California’s Medical Pot Law Challenged

     
     SAN JOSE (CN) – California’s Medical Marijuana Regulation and Safety Act, signed into law this month to regulate the industry, violates the state’s constitution, a medical marijuana collective operator claims in court.
     Governor Jerry Brown signed the law on Oct. 9, to establish a comprehensive legislative framework for the production, transportation and sale of medical marijuana in California.
     The bipartisan group of legislators who drafted the laws says they will provide a licensing structure for the industry, establish security, worker and safety standards and protect patient access, under a combination of state and local control.
     But David Armstrong claims the law violates the California Constitution because it amended a voter initiative- the 1996 Compassionate Use Act, which legalized doctor-recommended medical marijuana – without voter approval.
     The Oct. 21 complaint also says federal law pre-empts the act in prohibiting possession of marijuana for any purpose. Armstrong made that claim, seemingly at odds with his job, to prevent federal complications should the state law stand, his attorney said.
     Armstrong objects to the act’s restrictions on the amount of marijuana a person can grow for medical purposes, the amount of marijuana a patient’s primary caregiver can grow for medical use, and restrictions on the number of patients to whom a physician can recommend marijuana for medical use, among other things.
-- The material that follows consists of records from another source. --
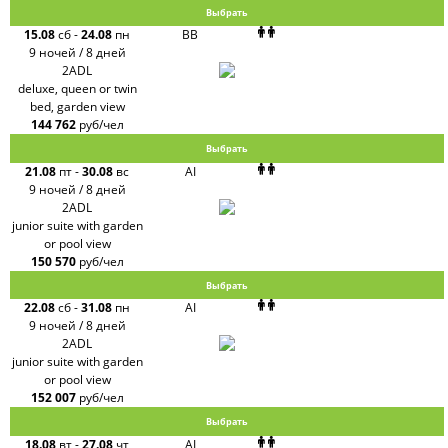
Выбрать
15.08
сб
-
24.08
пн
BB
9 ночей / 8 дней
2ADL
deluxe, queen or twin
bed, garden view
144 762
руб/чел
Выбрать
21.08
пт
-
30.08
вс
AI
9 ночей / 8 дней
2ADL
junior suite with garden
or pool view
150 570
руб/чел
Выбрать
22.08
сб
-
31.08
пн
AI
9 ночей / 8 дней
2ADL
junior suite with garden
or pool view
152 007
руб/чел
Выбрать
18.08
вт
-
27.08
чт
AI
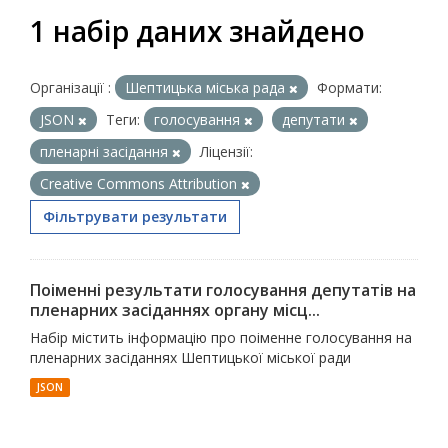
1 набір даних знайдено
Організації :
Шептицька міська рада
Формати:
JSON
Теги:
голосування
депутати
пленарні засідання
Ліцензії:
Creative Commons Attribution
Фільтрувати результати
Поіменні результати голосування депутатів на
пленарних засіданнях органу місц...
Набір містить інформацію про поіменне голосування на
пленарних засіданнях Шептицької міської ради
JSON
     He also says the federal Controlled Substances Act conflicts with and pre-empts the act.
     Armstrong’s attorney Nicholas Emanuel said in an interview that the full effects of the new legislation on medical marijuana dispensary operators are not yet clear, but his client thought it best to go ahead and file suit to “get a jump on things.”
     “The law essentially changes everything [the operators] do,” Armstrong said. “It’s going to require the state government’s OK to participate in this activity at all, and it’s going to be up to the state’s discretion to determine who’s allowed to distribute.”
     Emanuel said his client is not anti-regulation – in fact, he favors it – but he believes the act is “not the most effective way to do things,” since the act is “completely illegal under federal law.”
     “To develop a coherent and realistic policy we need to have all levels of government working together, rather than this sort of patchwork regulation that we have now,” Armstrong said.
     Assemblyman Rob Bonta, one of the act’s primary authors, told Courthouse News, “The Medical Marijuana Regulation and Safety Act was the product of thousands of hours of extensive drafting and was strictly vetted by the attorneys for the Legislature. I am confident that the act will withstand judicial review.”
     Armstrong seeks declaratory judgment that the law violates the California Constitution and its Business and Profession Code, that it is pre-empted by federal law, and attorney’s fees.
     Emanuel, his attorney in Santa Clara County Court, is with Gates Eisenhart Dawson, in San Jose.